Haupt v. Rose

Citation265 N.Y. 108,191 N.E. 853
PartiesHAUPT et al. v. ROSE.
Decision Date03 July 1934
CourtNew York Court of Appeals

OPINION TEXT STARTS HERE

Proceedings by Ira Haupt and others, copartners doing business as Ira Haupt & Co., for an order requiring Morris Rose to submit certain differences between the parties to arbitration, and staying Morris Rose from proceeding in an action heretofore instituted by him against petitioners in the Supreme Court. An order denying the application for an order to require arbitration and to stay proceedings was affirmed by the Appellate Division (240 App. Div. 869, 267 N. Y. S. 931), and petitioner appeals.

Reversed, and motion granted.

Appeal from Supreme Court, Appellate Division, First department.

Harold F. Levin and S. Harry Eilenberg, both of New York City, for appellants.

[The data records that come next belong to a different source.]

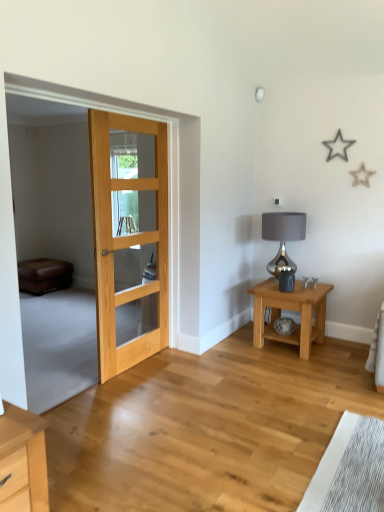 Question: From a real-world perspective, is natural wood door at left positioned over shiny metallic lamp at right based on gravity?

Choices:
 (A) yes
 (B) no

Answer: (A)

Question: Could you tell me if natural wood door at left is facing shiny metallic lamp at right?

Choices:
 (A) yes
 (B) no

Answer: (B)

Question: Is natural wood door at left beside shiny metallic lamp at right?

Choices:
 (A) yes
 (B) no

Answer: (B)

Question: Does natural wood door at left contain shiny metallic lamp at right?

Choices:
 (A) no
 (B) yes

Answer: (A)

Question: Can you confirm if natural wood door at left is thinner than shiny metallic lamp at right?

Choices:
 (A) yes
 (B) no

Answer: (A)

Question: Does natural wood door at left have a smaller size compared to shiny metallic lamp at right?

Choices:
 (A) yes
 (B) no

Answer: (B)

Question: From a real-world perspective, does shiny metallic lamp at right stand above natural wood door at left?

Choices:
 (A) yes
 (B) no

Answer: (B)

Question: Considering the relative sizes of shiny metallic lamp at right and natural wood door at left in the image provided, is shiny metallic lamp at right shorter than natural wood door at left?

Choices:
 (A) no
 (B) yes

Answer: (B)

Question: From a real-world perspective, is shiny metallic lamp at right physically below natural wood door at left?

Choices:
 (A) yes
 (B) no

Answer: (A)

Question: From the image's perspective, is shiny metallic lamp at right on top of natural wood door at left?

Choices:
 (A) no
 (B) yes

Answer: (A)

Question: Does shiny metallic lamp at right appear on the left side of natural wood door at left?

Choices:
 (A) yes
 (B) no

Answer: (B)

Question: Is shiny metallic lamp at right next to natural wood door at left?

Choices:
 (A) no
 (B) yes

Answer: (A)

Question: From the image's perspective, does natural wood door at left appear lower than brown leather couch at left?

Choices:
 (A) no
 (B) yes

Answer: (A)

Harry T. Zucker and Sydney J. Schwartz, both of New York City, for respondent.

CROUCH, Judge.

As part of the contract between Haupt & Co., stockbrokers, and Rose, a customer, there was a provision that any controversy between them should be determined by arbitration. On June 29, 1933, Haupt & Co. demanded that a controversy which had arisen should be submitted to arbitration. Upon failure of Rose to proceed in accordance with the demand, a motion was made for an order directing arbitration and staying the trial of an action theretofore commenced by Rose against Haupt & Co. The motion was denied at Special Term, and the order was affirmed by the Appellate Division. The ground for denial was that Haupt & Co. had waived their right to insist upon arbitration by electing to proceed at law. The point seems to be that when Rose invited Haupt & Co. to litigate the controversy by action, Haupt & Co., first accepted the invitation, and then by this motion attempted to repudiate it. The question is one of election. The controversy arose early in 1932. Rose made a demand which was refused by Haupt & Co. Then followed some talk about compromise. Thus was consumed upwards of a year. Thereafter the sequence of events was as follows: The summons and complaint in Rose v. Haupt & Co. were served on April 5, 1933. On April 24, 1933, the parties entered into a stipulation extending the time of Haupt & Co. to move or answer. On May 5, 1933, Haupt & Co. moved to dismiss the complaint and in the alternative separately to state and number. This motin, returnable on May 10, 1933, was adjourned to May 17, 1933, and on that day submitted for decision. On May 30, 1933, the decision was handed down, denying the motion to dismiss the complaint, but granting the motion separately to state and number. On June 28, 1933. Rose served an amended complaint separately stating and numbering his alleged causes of action. On the following day Haupt & Co. made the demand for arbitration, and on July 5, 1933, moved under the Arbitration Law (Consol. Laws, c. 72).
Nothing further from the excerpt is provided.